What is GST?
The current wind-word across all industries is GST. Since the Rajya Sabha passed a constitutional amendment to incorporate a system of Goods and Services Tax in India, the reform has set a wave of revolution across the nation. Goods and Services Tax (GST) is a method of indirect taxation in India for culminating all present taxes into one single system of taxation. The Act was passed as The Constitution Act 2016 (101 Amendment) governed by the Union Finance Minister, Mr. Arun Jaitley. To be specific, GST is an extensive approach of imposing indirect taxes on production, sale as well as consumption of goods and services throughout India; the objective of GST is to substitute individual tax entities levied by the Central and State governments.
What did current GST Bill of 2017-18 claim?
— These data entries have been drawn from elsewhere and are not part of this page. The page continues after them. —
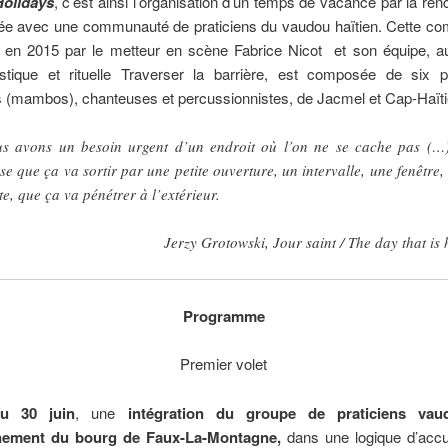
olidays
, c’est ainsi l’organisation d’un temps de vacance par la renc
gée avec une communauté de praticiens du vaudou haïtien. Cette c
e en 2015 par le metteur en scène Fabrice Nicot et son équipe, au
istique et rituelle Traverser la barrière, est composée de six pr
s (mambos), chanteuses et percussionnistes, de Jacmel et Cap-Haïti
s avons un besoin urgent d’un endroit où l’on ne se cache pas (
se que ça va sortir par une petite ouverture, un intervalle, une fenêtre,
te, que ça va pénétrer à l’extérieur.
Jerzy Grotowski, Jour saint / The day that is 
Programme
Premier volet
u 30 juin
, une
intégration du groupe de praticiens va
nnement du bourg de Faux-La-Montagne,
dans une logique d’accu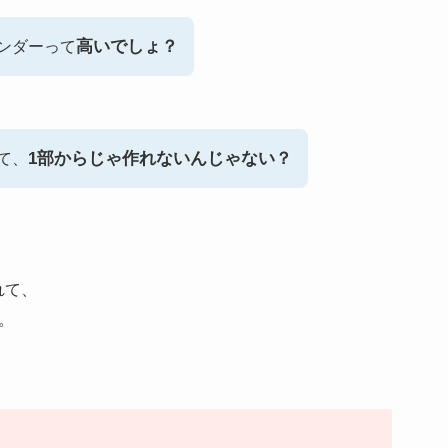
高いでしょ？
ンダーって
1部からじゃ作れないんじゃない？
て、
れて、
。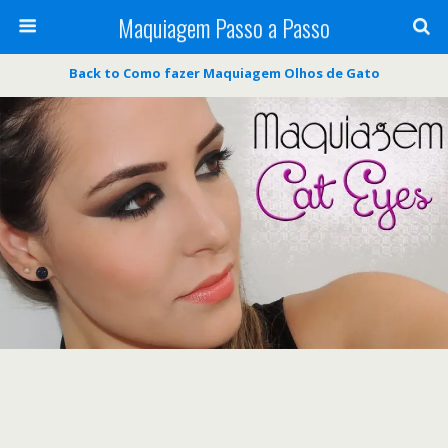
Maquiagem Passo a Passo
Back to Como fazer Maquiagem Olhos de Gato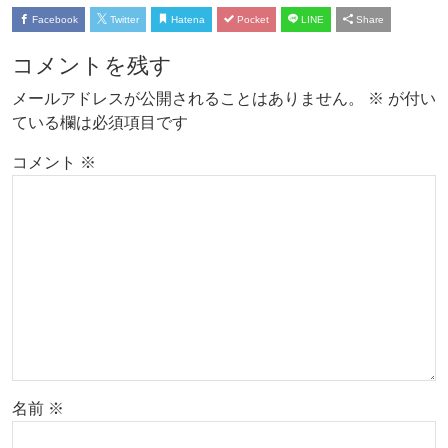
Facebook
Twitter
Hatena
Pocket
LINE
Share
コメントを残す
メールアドレスが公開されることはありません。
※
が付い
ている欄は必須項目です
コメント
※
名前
※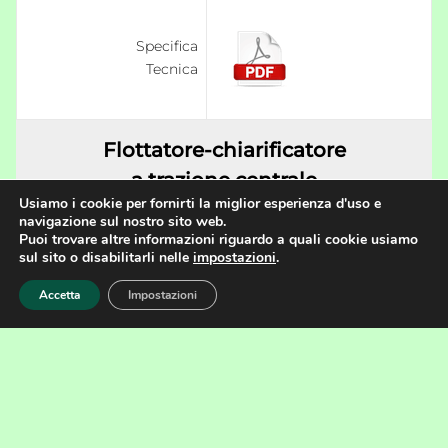
Specifica
Tecnica
Flottatore-chiarificatore
a trazione centrale
Usiamo i cookie per fornirti la miglior esperienza d'uso e
navigazione sul nostro sito web.
Tipo
PFTC
Puoi trovare altre informazioni riguardo a quali cookie usiamo
sul sito o disabilitarli nelle
impostazioni
.
Accetta
Impostazioni
CLICCA PER ALTRE IMMAGINI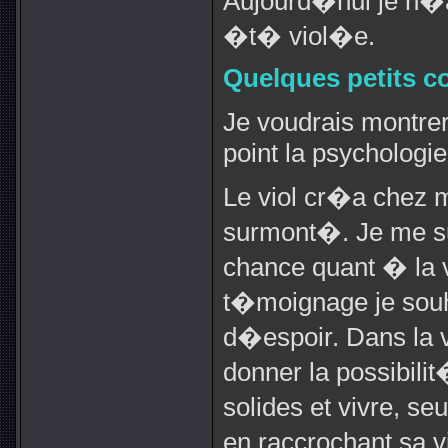
Aujourd�hui je n�a
�t� viol�e.
Quelques petits c
Je voudrais montre
point la psychologie
Le viol cr�a chez m
surmont�. Je me su
chance quant � la 
t�moignage je souh
d�espoir. Dans la v
donner la possibilit
solides et vivre, s
en raccrochant sa 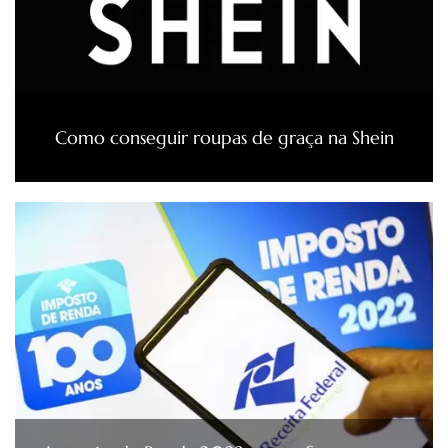
Como conseguir roupas de graça na Shein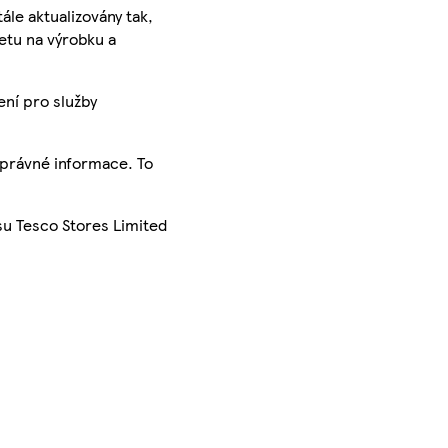
ále aktualizovány tak,
ketu na výrobku a
ení pro služby
správné informace. To
su Tesco Stores Limited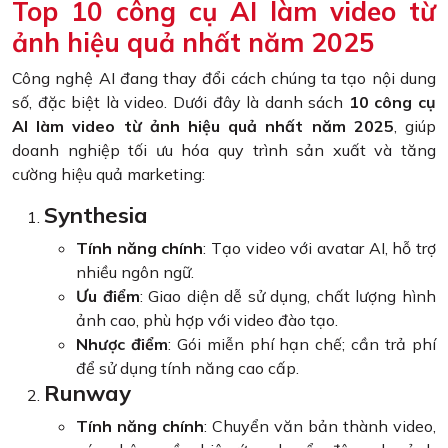
Top 10 công cụ AI làm video từ
ảnh hiệu quả nhất năm 2025
Công nghệ AI đang thay đổi cách chúng ta tạo nội dung
số, đặc biệt là video. Dưới đây là danh sách
10 công cụ
AI làm video từ ảnh hiệu quả nhất năm 2025
, giúp
doanh nghiệp tối ưu hóa quy trình sản xuất và tăng
cường hiệu quả marketing:
Synthesia
Tính năng chính
: Tạo video với avatar AI, hỗ trợ
nhiều ngôn ngữ.
Ưu điểm
: Giao diện dễ sử dụng, chất lượng hình
ảnh cao, phù hợp với video đào tạo.
Nhược điểm
: Gói miễn phí hạn chế; cần trả phí
để sử dụng tính năng cao cấp.
Runway
Tính năng chính
: Chuyển văn bản thành video,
The GST Act of 2017-18, supposedly to be implemented from 1st July 2017, would involve assorted taxes including VAT, service tax, and excise duties. It aims to rationalize the present indirect taxation regime for providing stable economic growth. Henceforth, GST will uphold four-set standard tax rates i.e 5%, 12%, 18%, 28% respectively. The proposed GST rate is being currently discussed at 26.88 per cent (12.77 per cent at the centre and 13.91 per cent at the state). On a global scale, the current GST rate is somewhere between 14-16 per cent. Though the boons of having single taxation have been of great significance to every sector, it has impacted E-commerce in India the most (especially cross-border eCommerce). The reason why global online sellers in India are extremely enthusiastic about it is that till now they were burdened with a plethora of taxes for any given successful cross-border sales. To make things worse, different statutory forms and AWBs (Air Way Bills) applicable added on to the complexities of declaring the tax turnovers to tax departments of respective states in India.
In what way will GST Bill impact Indian and Global Ecommerce?
Incorporation of GST Bill is likely to benefit global E-commerce the most. Destination based tax is a basic principle of GST. Importers are going to be taxed at a rate at which the products are manufactured and consumed with the jurisdiction of the origin country. Exporters, on the other hand, are going to be taxed at a zero rate and are allowed to claim refunds for the input tax credit. This is going to make export and import oriented industries much more competitive on an international scale. This will further give momentum to exports and register a setback for imports thereby encouraging Indian online sellers for cross-border eCommerce.
GST could finally come up with a tax framework for global E-commerce that was already confronting identity crisis in this regard. It has been immensely useful in the movement of products for cross-border eCommerce as many supply chain issues got addressed leading to quicker deliveries. With a standardized tax, there is no requirement of guessing the different taxes that apply for cross-border eCommerce transactions and thus more number of Indian online sellers are intending to go global.